An exact copy of the lines from the start of the material below through the line containing "blogoesfera ha sido" is the required answer, and it includes no pictures.

### Given records
::::::::

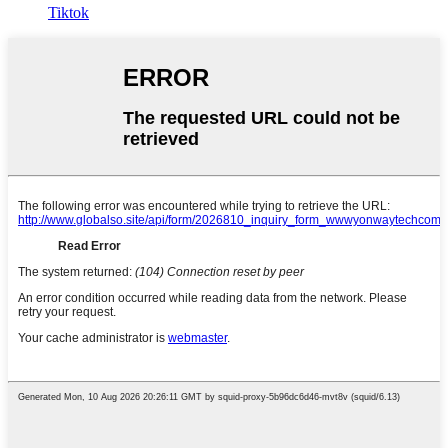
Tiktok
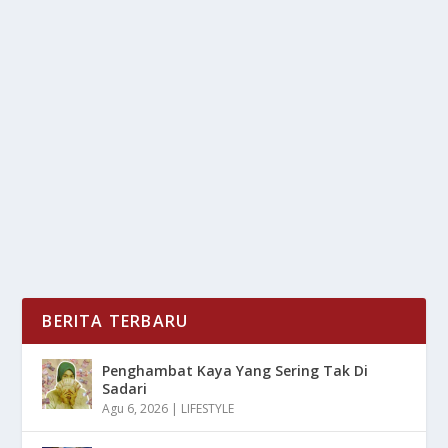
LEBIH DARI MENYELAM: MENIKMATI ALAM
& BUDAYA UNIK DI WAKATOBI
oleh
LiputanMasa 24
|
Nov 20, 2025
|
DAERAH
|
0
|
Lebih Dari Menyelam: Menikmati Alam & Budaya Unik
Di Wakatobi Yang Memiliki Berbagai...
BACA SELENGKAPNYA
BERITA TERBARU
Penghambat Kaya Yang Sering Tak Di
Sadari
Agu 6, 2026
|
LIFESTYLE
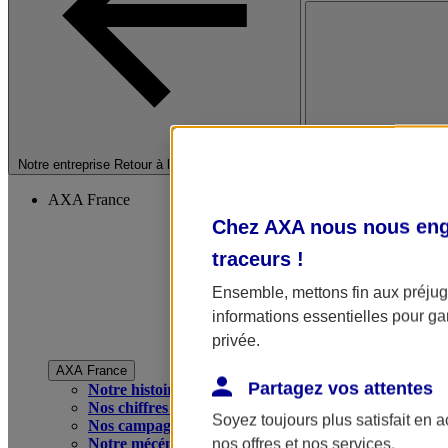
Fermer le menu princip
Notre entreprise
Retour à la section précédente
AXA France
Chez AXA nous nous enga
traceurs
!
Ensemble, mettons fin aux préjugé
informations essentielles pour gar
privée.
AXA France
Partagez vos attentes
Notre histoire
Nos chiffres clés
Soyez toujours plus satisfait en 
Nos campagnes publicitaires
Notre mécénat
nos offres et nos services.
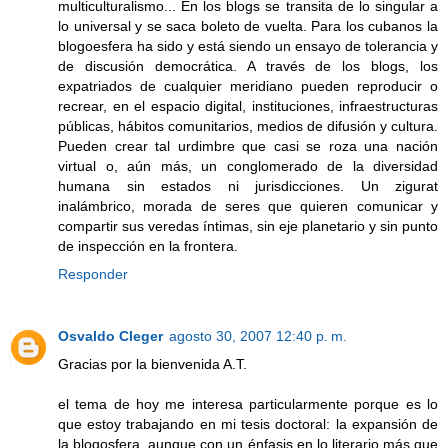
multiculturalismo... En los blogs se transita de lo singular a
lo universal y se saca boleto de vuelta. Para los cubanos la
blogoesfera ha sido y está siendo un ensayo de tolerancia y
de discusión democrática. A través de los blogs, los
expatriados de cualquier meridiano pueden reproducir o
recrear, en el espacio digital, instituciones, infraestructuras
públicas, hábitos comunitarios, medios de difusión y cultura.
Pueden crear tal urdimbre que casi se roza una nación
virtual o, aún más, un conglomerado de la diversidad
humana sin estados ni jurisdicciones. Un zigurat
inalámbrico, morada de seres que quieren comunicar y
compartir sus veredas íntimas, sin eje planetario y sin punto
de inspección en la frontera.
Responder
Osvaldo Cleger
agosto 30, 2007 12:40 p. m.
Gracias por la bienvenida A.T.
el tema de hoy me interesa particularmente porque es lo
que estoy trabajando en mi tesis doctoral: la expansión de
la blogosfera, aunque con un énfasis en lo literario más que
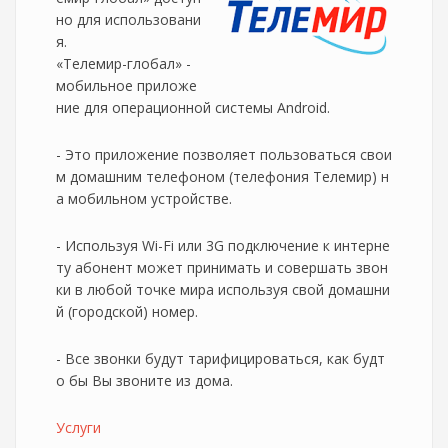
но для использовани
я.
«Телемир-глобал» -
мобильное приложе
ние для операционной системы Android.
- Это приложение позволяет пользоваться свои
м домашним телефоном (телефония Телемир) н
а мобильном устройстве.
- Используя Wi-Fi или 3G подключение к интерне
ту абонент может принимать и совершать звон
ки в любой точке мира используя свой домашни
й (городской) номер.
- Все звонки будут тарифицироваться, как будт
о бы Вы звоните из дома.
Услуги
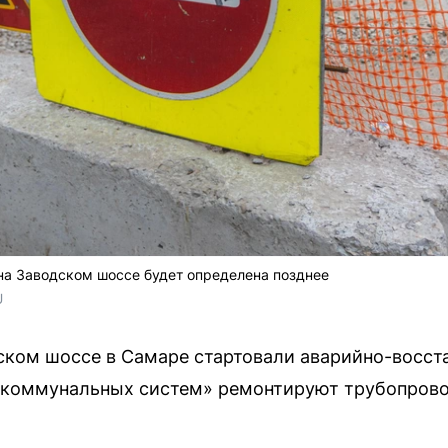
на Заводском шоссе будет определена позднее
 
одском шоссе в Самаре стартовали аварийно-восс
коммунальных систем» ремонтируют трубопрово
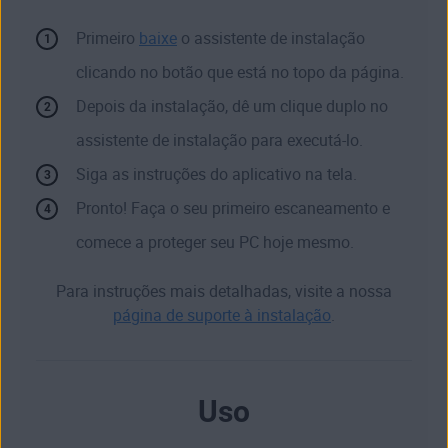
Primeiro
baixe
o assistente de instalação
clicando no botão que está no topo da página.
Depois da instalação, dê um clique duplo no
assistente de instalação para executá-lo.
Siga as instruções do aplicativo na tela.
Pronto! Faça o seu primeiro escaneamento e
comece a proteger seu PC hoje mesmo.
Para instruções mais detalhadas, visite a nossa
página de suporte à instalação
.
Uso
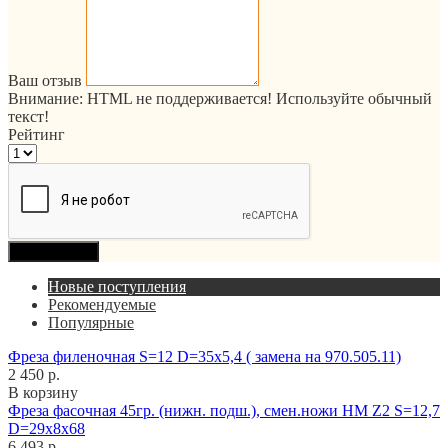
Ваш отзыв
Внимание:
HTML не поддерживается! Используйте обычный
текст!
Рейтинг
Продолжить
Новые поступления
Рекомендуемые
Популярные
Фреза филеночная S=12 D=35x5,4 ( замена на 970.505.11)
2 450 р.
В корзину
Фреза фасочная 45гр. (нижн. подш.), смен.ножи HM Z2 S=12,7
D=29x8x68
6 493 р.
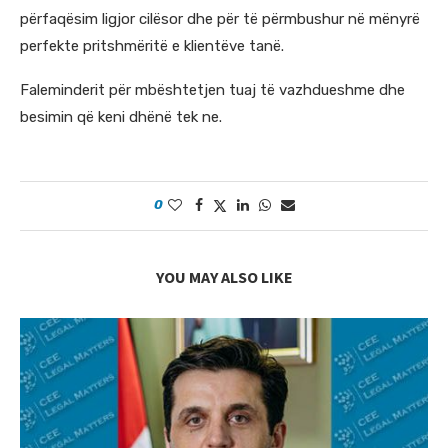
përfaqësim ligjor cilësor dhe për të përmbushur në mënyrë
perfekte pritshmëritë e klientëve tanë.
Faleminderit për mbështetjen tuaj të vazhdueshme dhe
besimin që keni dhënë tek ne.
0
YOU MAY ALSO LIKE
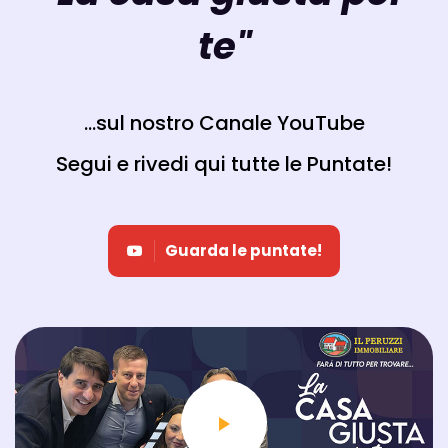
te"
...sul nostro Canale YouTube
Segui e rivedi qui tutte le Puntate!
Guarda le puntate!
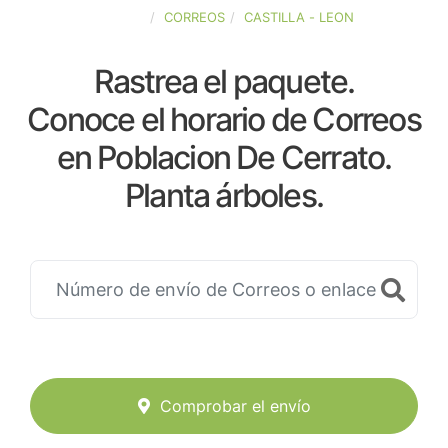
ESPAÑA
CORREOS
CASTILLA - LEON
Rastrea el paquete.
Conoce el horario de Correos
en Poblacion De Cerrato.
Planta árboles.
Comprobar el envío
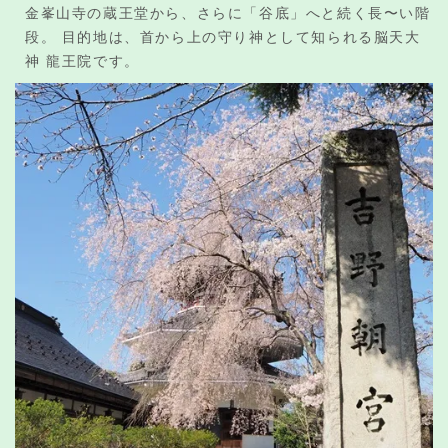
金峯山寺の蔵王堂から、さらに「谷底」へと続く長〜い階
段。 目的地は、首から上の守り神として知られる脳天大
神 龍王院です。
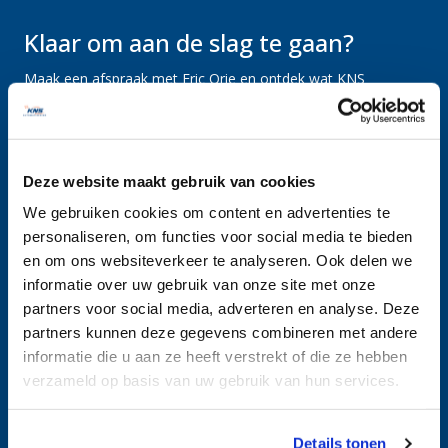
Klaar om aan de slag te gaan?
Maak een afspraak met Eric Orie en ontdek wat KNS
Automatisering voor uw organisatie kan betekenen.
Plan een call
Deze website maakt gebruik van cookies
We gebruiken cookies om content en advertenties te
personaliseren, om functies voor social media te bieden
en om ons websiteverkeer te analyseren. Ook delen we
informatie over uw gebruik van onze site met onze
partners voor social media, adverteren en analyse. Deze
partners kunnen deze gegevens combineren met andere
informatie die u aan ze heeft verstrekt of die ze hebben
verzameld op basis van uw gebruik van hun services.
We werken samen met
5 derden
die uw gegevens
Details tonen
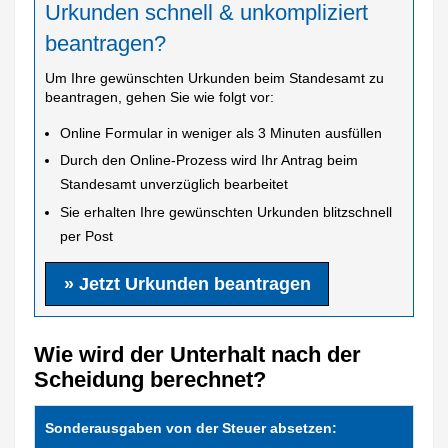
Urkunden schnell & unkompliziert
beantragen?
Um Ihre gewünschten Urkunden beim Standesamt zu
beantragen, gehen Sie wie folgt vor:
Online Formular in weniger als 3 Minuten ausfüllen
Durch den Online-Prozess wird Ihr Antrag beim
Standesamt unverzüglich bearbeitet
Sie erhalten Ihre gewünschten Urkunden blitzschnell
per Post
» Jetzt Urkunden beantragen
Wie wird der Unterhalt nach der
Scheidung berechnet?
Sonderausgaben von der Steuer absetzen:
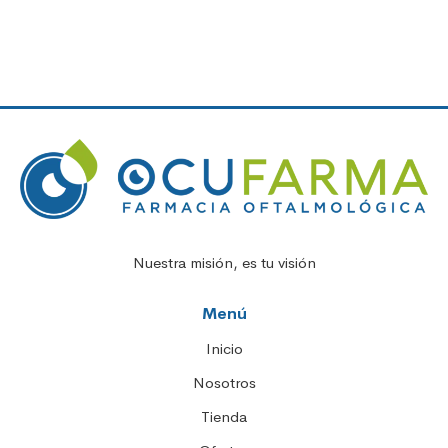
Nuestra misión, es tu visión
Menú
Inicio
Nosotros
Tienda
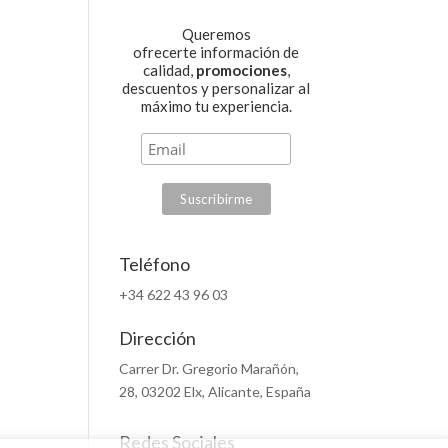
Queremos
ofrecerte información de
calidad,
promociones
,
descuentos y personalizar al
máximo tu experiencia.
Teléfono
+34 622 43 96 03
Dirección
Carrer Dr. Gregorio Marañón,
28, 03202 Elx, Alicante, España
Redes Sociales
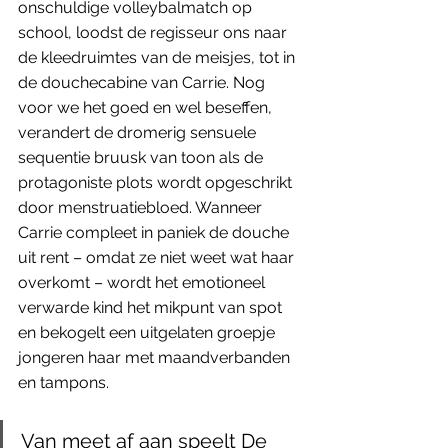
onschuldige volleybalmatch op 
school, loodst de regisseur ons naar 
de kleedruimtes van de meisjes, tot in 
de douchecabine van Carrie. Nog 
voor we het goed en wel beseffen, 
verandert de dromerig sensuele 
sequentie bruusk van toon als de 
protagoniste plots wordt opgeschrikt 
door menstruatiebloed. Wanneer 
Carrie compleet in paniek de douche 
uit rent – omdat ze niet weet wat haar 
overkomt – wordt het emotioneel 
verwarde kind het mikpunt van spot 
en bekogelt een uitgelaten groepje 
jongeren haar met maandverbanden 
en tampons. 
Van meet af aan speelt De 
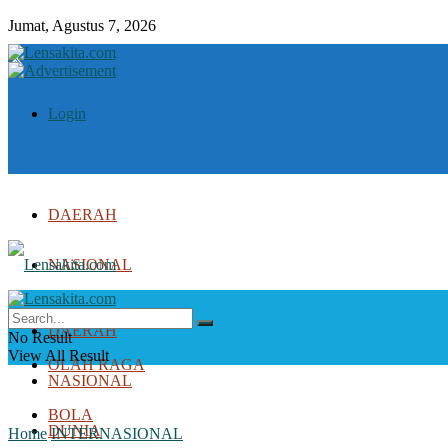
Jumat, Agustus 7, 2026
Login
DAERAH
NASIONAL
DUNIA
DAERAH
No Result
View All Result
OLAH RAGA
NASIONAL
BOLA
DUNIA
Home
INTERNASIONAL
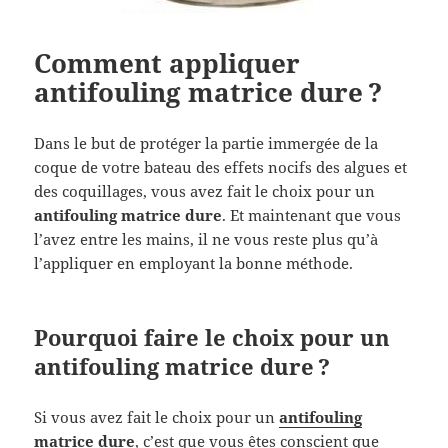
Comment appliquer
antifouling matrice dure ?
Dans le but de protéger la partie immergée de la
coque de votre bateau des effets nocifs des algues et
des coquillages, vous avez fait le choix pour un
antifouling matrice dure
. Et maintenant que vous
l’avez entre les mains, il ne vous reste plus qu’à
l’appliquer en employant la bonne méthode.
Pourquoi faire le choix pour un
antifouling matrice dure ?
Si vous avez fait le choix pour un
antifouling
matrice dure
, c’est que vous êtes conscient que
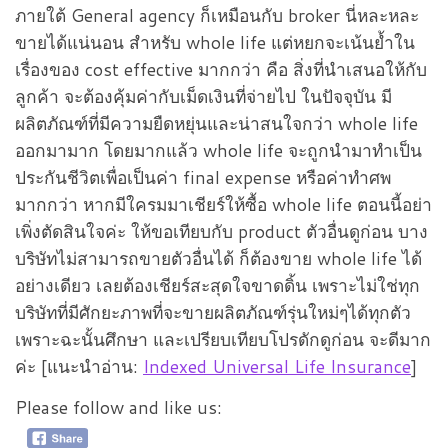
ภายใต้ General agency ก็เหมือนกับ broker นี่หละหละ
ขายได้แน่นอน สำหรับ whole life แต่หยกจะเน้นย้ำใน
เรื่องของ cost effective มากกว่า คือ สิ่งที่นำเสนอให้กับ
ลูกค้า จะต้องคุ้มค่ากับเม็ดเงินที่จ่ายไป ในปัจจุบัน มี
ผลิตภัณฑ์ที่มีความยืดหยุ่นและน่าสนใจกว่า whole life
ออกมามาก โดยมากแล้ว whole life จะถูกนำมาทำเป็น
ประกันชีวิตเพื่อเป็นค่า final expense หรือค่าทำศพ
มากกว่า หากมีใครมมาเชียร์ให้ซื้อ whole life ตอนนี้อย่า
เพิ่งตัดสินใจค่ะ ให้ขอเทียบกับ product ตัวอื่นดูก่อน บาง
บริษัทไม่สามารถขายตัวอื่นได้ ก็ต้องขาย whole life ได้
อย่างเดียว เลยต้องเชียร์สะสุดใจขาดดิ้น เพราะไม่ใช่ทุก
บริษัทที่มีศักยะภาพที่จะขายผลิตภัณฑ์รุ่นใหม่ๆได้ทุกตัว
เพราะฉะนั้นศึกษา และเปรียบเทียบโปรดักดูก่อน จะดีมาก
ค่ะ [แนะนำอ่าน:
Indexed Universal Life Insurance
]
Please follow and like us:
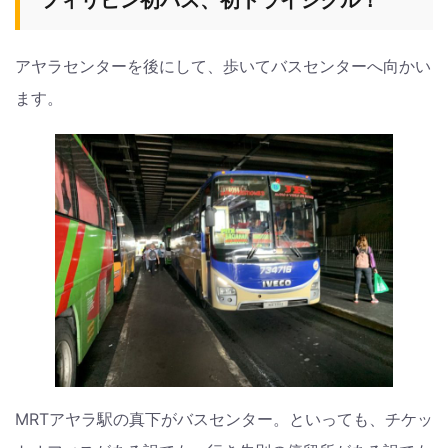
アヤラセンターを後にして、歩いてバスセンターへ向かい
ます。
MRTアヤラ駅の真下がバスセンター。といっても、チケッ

::::::::

### Task answer
Tiktok
LEBIH DARI MENYELAM: MENIKMATI ALAM
& BUDAYA UNIK DI WAKATOBI
oleh
LiputanMasa 24
|
Nov 20, 2025
|
DAERAH
|
0
|
Lebih Dari Menyelam: Menikmati Alam & Budaya Unik
Di Wakatobi Yang Memiliki Berbagai...
BACA SELENGKAPNYA
BERITA TERBARU
Penghambat Kaya Yang Sering Tak Di
Sadari
Agu 6, 2026
|
LIFESTYLE
Fermer le menu princip
Notre entreprise
Retour à la section précédente
AXA France
Chez AXA nous nous enga
traceurs
!
Ensemble, mettons fin aux préjugé
informations essentielles pour gar
privée.
AXA France
Partagez vos attentes
Notre histoire
Nos chiffres clés
Soyez toujours plus satisfait en 
Nos campagnes publicitaires
Notre mécénat
nos offres et nos services.
multiculturalismo... En los blogs se transita de lo singular a
lo universal y se saca boleto de vuelta. Para los cubanos la
blogoesfera ha sido y está siendo un ensayo de tolerancia y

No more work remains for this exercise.